**YOUR ASSIGNMENT**:
Please reproduce the data exactly, though every picture must stay out.

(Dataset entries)

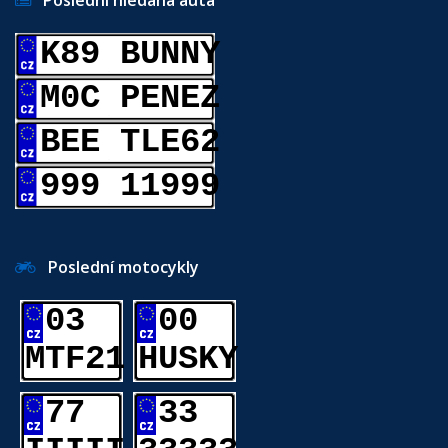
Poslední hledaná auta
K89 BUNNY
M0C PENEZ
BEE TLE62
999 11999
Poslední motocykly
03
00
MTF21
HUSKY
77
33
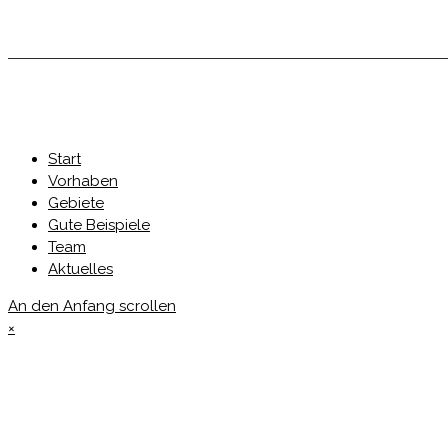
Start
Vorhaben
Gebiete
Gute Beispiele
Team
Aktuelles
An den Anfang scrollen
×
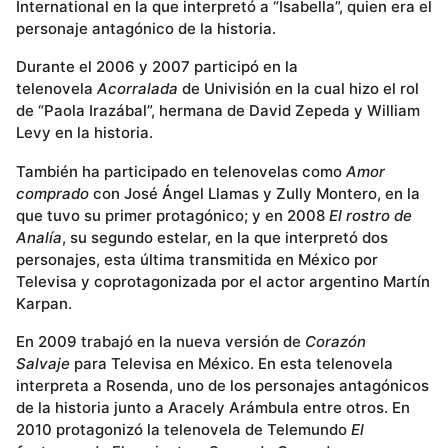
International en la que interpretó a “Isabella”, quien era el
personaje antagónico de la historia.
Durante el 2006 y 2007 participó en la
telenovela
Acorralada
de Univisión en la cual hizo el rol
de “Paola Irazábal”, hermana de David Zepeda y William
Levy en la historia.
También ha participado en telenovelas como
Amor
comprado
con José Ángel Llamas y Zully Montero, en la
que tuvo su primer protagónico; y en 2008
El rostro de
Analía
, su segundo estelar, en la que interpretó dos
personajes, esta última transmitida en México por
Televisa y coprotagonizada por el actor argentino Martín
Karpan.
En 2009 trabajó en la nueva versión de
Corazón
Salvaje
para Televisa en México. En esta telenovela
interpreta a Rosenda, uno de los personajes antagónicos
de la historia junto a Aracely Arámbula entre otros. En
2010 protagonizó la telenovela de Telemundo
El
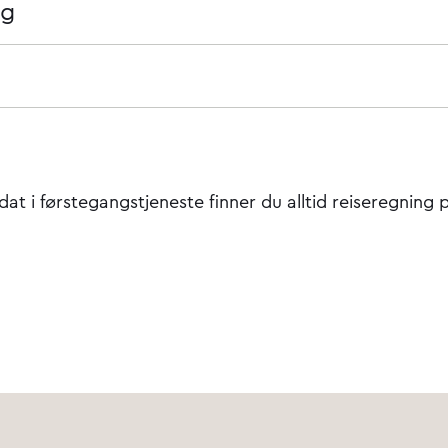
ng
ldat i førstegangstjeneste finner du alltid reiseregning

**EXERCISE RESULT**:
Poslední hledaná auta
K89 BUNNY
M0C PENEZ
BEE TLE62
999 11999
Poslední motocykly
03
00
MTF21
HUSKY
77
33
Start
Vorhaben
Gebiete
Gute Beispiele
Team
Aktuelles
An den Anfang scrollen
×
International en la que interpretó a “Isabella”, quien era el
personaje antagónico de la historia.
Durante el 2006 y 2007 participó en la
telenovela
Acorralada
de Univisión en la cual hizo el rol
de “Paola Irazábal”, hermana de David Zepeda y William
Levy en la historia.
También ha participado en telenovelas como
Amor
comprado
con José Ángel Llamas y Zully Montero, en la
que tuvo su primer protagónico; y en 2008
El rostro de
Analía
, su segundo estelar, en la que interpretó dos
personajes, esta última transmitida en México por
Televisa y coprotagonizada por el actor argentino Martín
Karpan.
En 2009 trabajó en la nueva versión de
Corazón
Salvaje
para Televisa en México. En esta telenovela
interpreta a Rosenda, uno de los personajes antagónicos
de la historia junto a Aracely Arámbula entre otros. En
2010 protagonizó la telenovela de Telemundo
El
ng
ldat i førstegangstjeneste finner du alltid reiseregning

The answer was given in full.